# Alterações Climáticas:  Medição da temperatura global



## Vince (23 Jun 2007 às 20:12)

Através do Meteored fui parar a um blogue interessante. Dum meteorologista americano chamado Anthony Watts, que está a questionar os dados das estações meteorológicas americanas, e por consequência, a temperatura global. Ele deu-se ao trabalho de visitar pessoalmente algumas dezenas de estações, e o que descobriu foi um pouco chocante. Muitas delas estavam pessimamente localizadas. Especula o autor, que muitas estações estão em ambiente urbano ou próximo, e destas umas quantas estão mal muito localizadas, dando seguramente origem a erros. Numa escala global, isto geraria um erro razoável, ao qual se junta a muito menor quantidade de estações em grandes extensões de terra onde não existe tanta presença humana.
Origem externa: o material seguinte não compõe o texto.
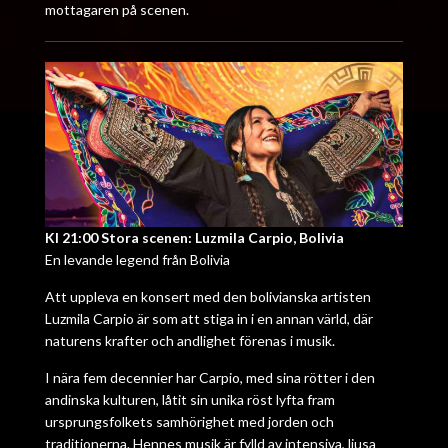
mottagaren på scenen.
Kl 21:00 Stora scenen: Luzmila Carpio, Bolivia
En levande legend från Bolivia
Att uppleva en konsert med den bolivianska artisten
Luzmila Carpio är som att stiga in i en annan värld, där
naturens krafter och andlighet förenas i musik.
I nära fem decennier har Carpio, med sina rötter i den
andinska kulturen, låtit sin unika röst lyfta fram
ursprungsfolkets samhörighet med jorden och
traditionerna. Hennes musik är fylld av intensiva, ljusa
Até que ponto estaremos a medir bem a temperatura da Terra ? Não poderá estar aí uma possível explicação para as diferenças do hemisfério norte vs. sul ? E se se gastam fortunas em investigação, cientistas, recursos, satélites e simulações, mas depois alguns dos dados de base que entram nos modelos não estão correctos porque muitas estações espalhadas pelo mundo estão meio esquecidas ou quase abandonadas?

É mais uma teoria, discutível certamente, mas tem pelo menos alguma lógica interessante. 
E em Portugal ? Estará tudo bem configurado e localizado, e com uma boa distribuição entre zonas urbanas e rurais, etc, etc ?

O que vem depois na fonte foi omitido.